Ein stechender Schmerz aussen am Knie, der beim Laufen nach einigen Minuten einsetzt: typisch für das Läuferknie. Warum Ausrollen und Dehnen selten reichen – und was der Aussenseite wirklich hilft.

Aufrecht-Fachredaktion
Aktualisiert am 12. Juli 2026 · 8 Min. Lesezeit
Läuferin greift sich beim Joggen an die schmerzende Aussenseite des rechten Knies
Der Schmerz beim Läuferknie sitzt aussen am Knie und meldet sich oft erst nach den ersten Kilometern.

Es beginnt fast immer gleich: Die ersten Minuten laufen sich locker, dann meldet sich aussen am Knie ein stechender oder brennender Schmerz, der mit jedem Kilometer zunimmt und beim Bergablaufen besonders sticht. Sobald man stehen bleibt, lässt er nach. Dieses Muster ist typisch für das Läuferknie, medizinisch das iliotibiale Bandsyndrom (ITBS). Der Reflex in vielen Ratgebern lautet: Faszienrolle heraus, Tractus ausrollen und dehnen. Das greift meist zu kurz. Denn der Schmerz an der Aussenseite kommt selten von einem zu kurzen Band, sondern von der Art, wie Hüfte, Becken und Lauftechnik zusammenspielen. Dieser Beitrag ordnet ein, was wirklich dahintersteckt – und was hilft.

Wo das Läuferknie genau wehtut

Der Schmerz sitzt fast punktgenau an der Aussenseite des Knies, etwas oberhalb des Gelenkspalts, wo ein knöcherner Vorsprung des Oberschenkels (der laterale Epicondylus) tastbar ist.

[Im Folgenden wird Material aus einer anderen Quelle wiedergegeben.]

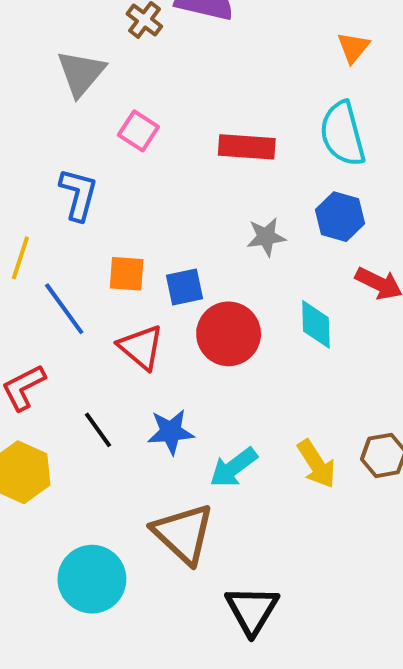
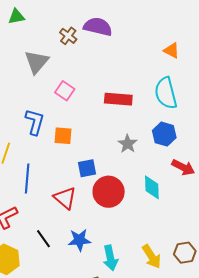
orange triangle: (353, 47) -> (172, 50), turned -42
gray star: (266, 237) -> (128, 144), turned -30
orange square: (127, 274) -> (63, 136), moved
blue line: (64, 309) -> (27, 179), turned 40
cyan arrow: (233, 468) -> (110, 258), turned -65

Über diese Stelle verläuft der untere Teil des Tractus iliotibialis, eines kräftigen Bindegewebsstrangs, der von der Hüfte bis unters Knie zieht. Charakteristisch ist, dass der Schmerz nicht sofort da ist, sondern nach einer recht konstanten Zeit oder Distanz einsetzt – bei vielen nach 10 bis 20 Minuten. Er verstärkt sich beim Bergablaufen, auf der Aussenseite überhöhter Strassen und beim Treppabgehen, weil der Tractus rund um 30 Grad Kniebeugung am stärksten gegen den Knochen gedrückt wird.

Wer sich fragt, wo genau das Läuferknie wehtut: fast ausschliesslich seitlich aussen, nicht vorne unter der Kniescheibe und nicht innen. Ein gezielter Druck auf den Punkt löst den bekannten Schmerz häufig aus. Deutliche Schwellungen sind selten, ein leises Knacken oder Reiben kann vorkommen.

Abgrenzung: vorne, innen oder am Schienbein?

So klar die Aussenseite betroffen ist, so wichtig ist die Abgrenzung. Schmerzt es vorne rund um die Kniescheibe, vor allem beim Treppensteigen und nach langem Sitzen, steckt eher ein vorderer Knieschmerz (patellofemorales Schmerzsyndrom) dahinter. Zieht der Schmerz dagegen der Länge nach am Schienbein entlang, ist an Shin Splints am Schienbein zu denken. Diese Unterscheidung ist keine Spitzfindigkeit, denn die passenden Übungen und Anpassungen unterscheiden sich deutlich.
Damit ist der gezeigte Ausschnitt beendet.